The War Strategy Plan states: “By the conclusion of these activities and implementation of these strategies, the single most important driver of resistance to Judiciary Transformation (“Darth Vader” or DV) shall have been removed.”

“Darth Vader” is a monstrous character in the children’s movie Star Wars and has been adopted by Mutunga’s kitchen cabinet as their nickname for Mrs Shollei who they claim has totally eclipsed Chief Justice Mutunga.

In the documents seen by The Standard, the four describe themselves as the “War Council” and the Chief Justice as its “commander-in-chief”.

The documents show that after initial prevarication, Mutunga signed off on the plan via an email to the four members on September 20 at 9:02 pm.

“As your commander in chief I say my generals, let us start the initial battles in this war. Let word go round those who we want to mobilize that the principle of the war has been accepted by the general,” reads his email.

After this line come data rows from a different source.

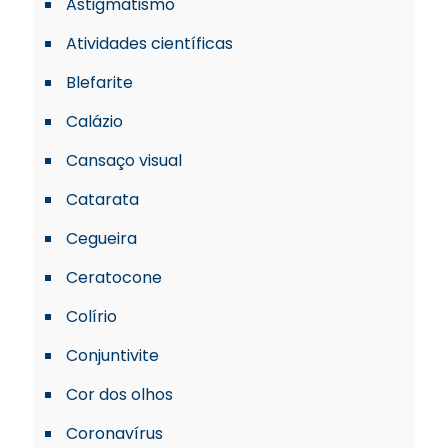
Astigmatismo
Atividades científicas
Blefarite
Calázio
Cansaço visual
Catarata
Cegueira
Ceratocone
Colírio
Conjuntivite
Cor dos olhos
Coronavírus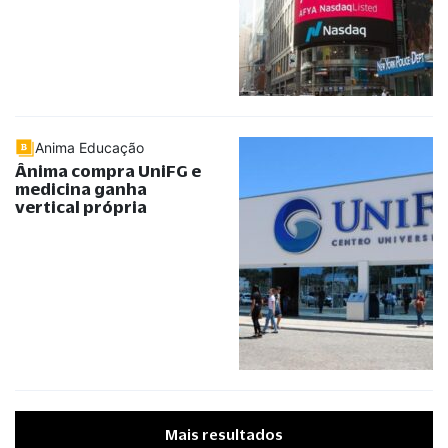
Anima Educação
Ânima compra UniFG e
medicina ganha
vertical própria
Mais resultados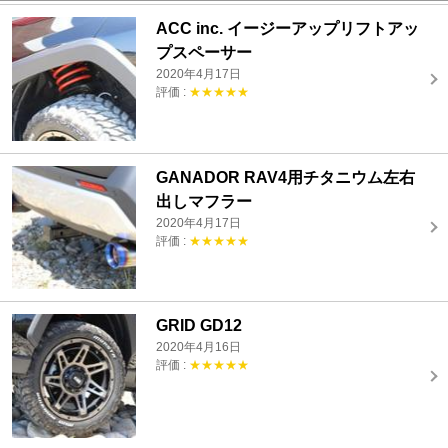
ACC inc. イージーアップリフトアッ
プスペーサー
2020年4月17日
評価 :
★★★★★
GANADOR RAV4用チタニウム左右
出しマフラー
2020年4月17日
評価 :
★★★★★
GRID GD12
2020年4月16日
評価 :
★★★★★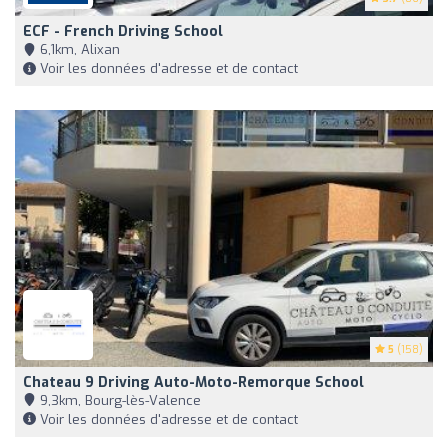
ECF - French Driving School
6,1km, Alixan
Voir les données d'adresse et de contact
5
(158)
Chateau 9 Driving Auto-Moto-Remorque School
9,3km, Bourg-lès-Valence
Voir les données d'adresse et de contact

The previous day, on September 19, he had indicated his readiness to accept the plan advanced by the four in an email he sent to Prof Ngugi at 7:32 pm.

“Thank you for this war plan. I like its tone, angry, loyal, frustrated, but eyes on the prize, the transformation of the Judiciary. It is a great blueprint for battles ahead and I love it,” he said.

The strategy, the email exchanges suggest, has been weeks, if not months, in planning and seems to have crystallised during an evening meeting by the five on September 20 at Norfolk Hotel.

The seeds of this conflict seem to have been sowed in the head of the CJ by Makokha, Ngugi and Okello just a month or so before Mrs Shollei’s suspension.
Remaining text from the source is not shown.